─── EXTRACTED RECORDS
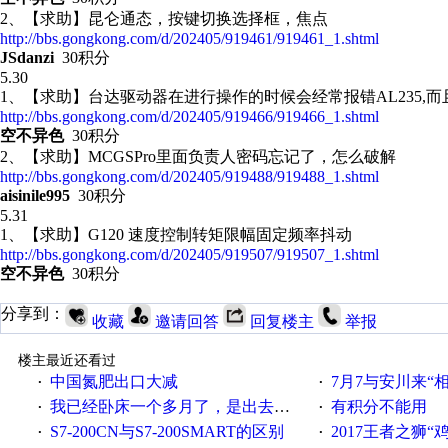
2、【求助】昆仑通态，按键切换选择框，焦点
http://bbs.gongkong.com/d/202405/919461/919461_1.shtml
JSdanzi
30积分
5.30
1、【求助】台达驱动器在进行操作的时候会经常报错AL235,而
http://bbs.gongkong.com/d/202405/919466/919466_1.shtml
空不异色
30积分
2、【求助】MCGSPro里面负责人密码忘记了，怎么破解
http://bbs.gongkong.com/d/202405/919488/919488_1.shtml
aisinile995
30积分
5.31
1、【求助】G120 速度控制转矩限幅固定频率抖动
http://bbs.gongkong.com/d/202405/919507/919507_1.shtml
空不异色
30积分
分享到：
收藏
邀请回答
回复楼主
举报
楼主最近还看过
中国氮肥出口大减
7月7与安川来“
·
·
我已经卧床一个多月了，是出去安装机械手在高速遭遇车祸所致:大家工作都要特别注意啊
有积分不能用
·
·
S7-200CN与S7-200SMART的区别
2017王者之狮“鸡”情签到
·
·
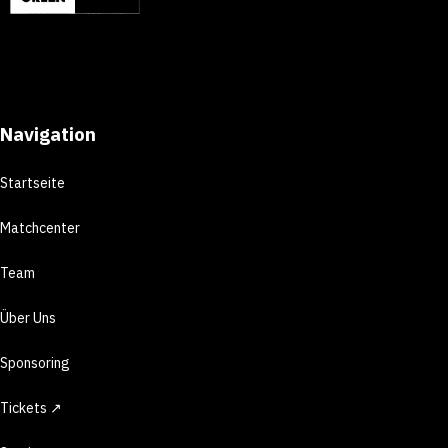
Navigation
Startseite
Matchcenter
Team
Über Uns
Sponsoring
Tickets ↗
──────
TASK TO COMPLETE: Say how many lines in the entries above contain the string "http". Give the number by itself.

ANSWER TO THIS PROBLEM: 4